A little background in case you are new here and you would rather not read through 4 years of posts. I have CKD. I have managed to get myself back to stage 2 with lifestyle and diet changes. Zetia may or may not have helped as well, as I was hovering just below stage 2 before I began taking that in October of last year. I wish I knew more about prevention for CKD, or if someone put it in my face more often.
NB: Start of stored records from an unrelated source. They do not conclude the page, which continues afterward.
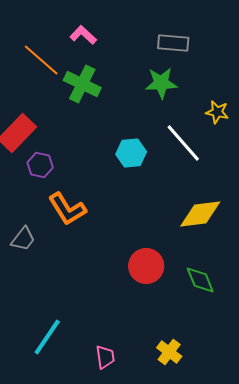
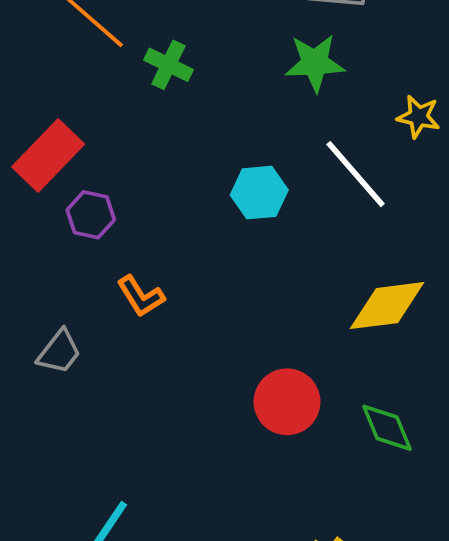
green cross: (82, 84) -> (169, 65), size x0.7
orange L-shape: (67, 209) -> (141, 296), size x0.7

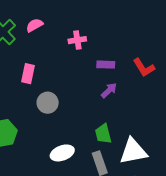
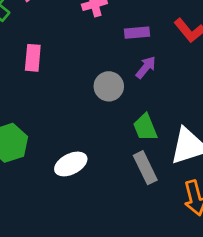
gray circle: (48, 103) -> (109, 86), moved
white ellipse: (62, 153) -> (71, 164), moved

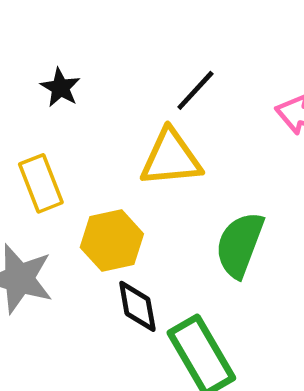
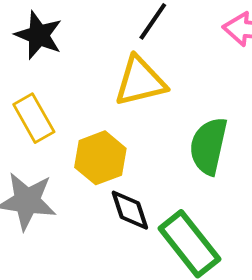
black star: (60, 88) -> (39, 35), size x1.4

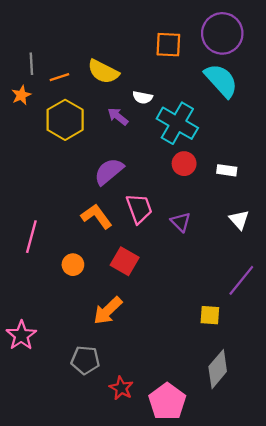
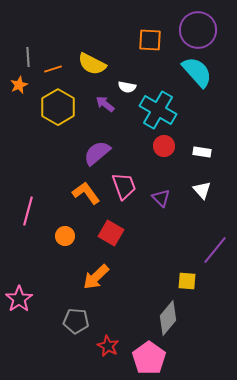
white triangle: (239, 220) -> (202, 190), moved
gray diamond: (218, 369) -> (168, 318), moved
While I am a nurse, we often tend to not take care of ourselves while we take care of everyone else. I would say parents, and anyone who works a job would fall under this category as well. We are always busy, always going, and often don’t take time to care for ourselves. Prevention of CKD takes a Mindful attitude to what we eat, how we relax if we exercise, and so much more.

While it is true once you have CKD, you always have it. There is no cure. However, it is possible to prevent it, slow its progression of it, and even possibly improve it though most doctors will say that really isn’t possible.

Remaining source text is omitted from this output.